## Record excerpts
■ ■ ■ ■ ■

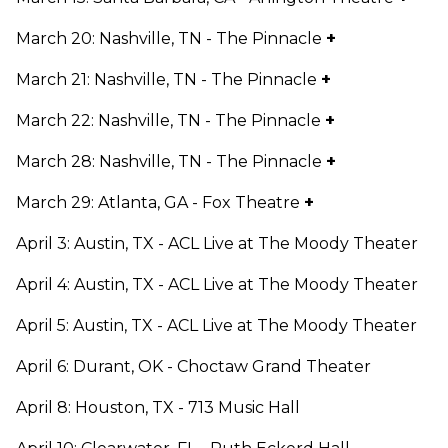
March 20: Nashville, TN - The Pinnacle
+
March 21: Nashville, TN - The Pinnacle
+
March 22: Nashville, TN - The Pinnacle
+
March 28: Nashville, TN - The Pinnacle
+
March 29: Atlanta, GA - Fox Theatre
+
April 3: Austin, TX - ACL Live at The Moody Theater
April 4: Austin, TX - ACL Live at The Moody Theater
April 5: Austin, TX - ACL Live at The Moody Theater
April 6: Durant, OK - Choctaw Grand Theater
April 8: Houston, TX - 713 Music Hall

■ ■ ■ ■ ■

## Aim of the task
Where an entry includes a picture, drop it, and print the rest of the material word for word.

## Written reply
March 20: Nashville, TN - The Pinnacle
+
March 21: Nashville, TN - The Pinnacle
+
March 22: Nashville, TN - The Pinnacle
+
March 28: Nashville, TN - The Pinnacle
+
March 29: Atlanta, GA - Fox Theatre
+
April 3: Austin, TX - ACL Live at The Moody Theater
April 4: Austin, TX - ACL Live at The Moody Theater
April 5: Austin, TX - ACL Live at The Moody Theater
April 6: Durant, OK - Choctaw Grand Theater
April 8: Houston, TX - 713 Music Hall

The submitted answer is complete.